The energy collecting device with a single electromechanical conversion mechanism has limited conversion efficiency and poor expandability.
The output electrical characteristics due to the piezoelectric conversion mechanism are: the output voltage is high, the output current is small, and the output impedance is capacitive. The output electrical characteristics of the electromagnetic conversion mechanism are as follows: the output voltage is lower, the output current is larger, and the output impedance is inductive. When the vibration energy is converted into the electric energy, the design of the electric energy extraction interface circuit is difficult to a certain extent. In order to avoid this problem, most documents adopt electric energy extraction for the piezoelectric conversion mechanism and the electromagnetic conversion mechanism separately. Therefore, many scholars at home and abroad begin to develop the research of the combined type vibration energy harvester.
Disclosure of Invention
To solve the problems of the background art, it is an object of the present invention to provide an electromagnetic-piezoelectric composite transducer. The energy collector improves the conversion efficiency of the energy collector, has higher output voltage under the condition of equal vibration, and can provide more abundant power supply for power supply equipment.
The invention provides an electromagnetic-piezoelectric composite transducer which comprises a base support, a cuboid permanent magnet, a piezoelectric sheet, a cylindrical permanent magnet, an induction coil and an E-shaped magnetic conduction material.

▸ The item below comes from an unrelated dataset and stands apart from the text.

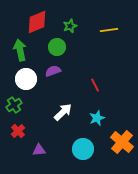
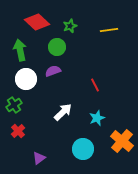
red diamond: rotated 65 degrees clockwise
orange cross: moved 1 px up
purple triangle: moved 8 px down; rotated 32 degrees counterclockwise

The base support is of an axisymmetric structure, a cuboid permanent magnet is placed in a central groove of the base support, piezoelectric patches are horizontally placed on the upper surface of the cuboid permanent magnet, the length direction of the piezoelectric patches is consistent with that of the cuboid permanent magnet, a cylindrical curved surface of a cylindrical permanent magnet is arranged above the piezoelectric patches, 2E-shaped magnetic conducting materials are arranged on two sides of the cylindrical permanent magnet and are symmetrical about the central axis of the permanent magnet cylinder, induction coils are wound on the E-shaped magnetic conducting materials, and the distances from the E-shaped magnetic conducting materials on the two sides to the cylindrical permanent magnet are the same;
the magnetizing direction of the rectangular permanent magnet is the positive X-axis direction, and the magnetizing direction of the cylindrical permanent magnet is the negative X-axis direction;
or the magnetizing direction of the rectangular permanent magnet is the X-axis negative direction, the magnetizing direction of the cylindrical permanent magnet is the X positive and negative direction,
under the condition of external vibration, the cylindrical permanent magnet can roll back and forth along the length direction of the piezoelectric sheet.
Further, in the initial state, due to the mutual attraction between the rectangular permanent magnet and the cylindrical permanent magnet, the cylindrical permanent magnet is stationary at the center of the piezoelectric sheet.
The technical scheme is that the cuboid permanent magnet is fixed at a central groove of the underground inner surface of the base support.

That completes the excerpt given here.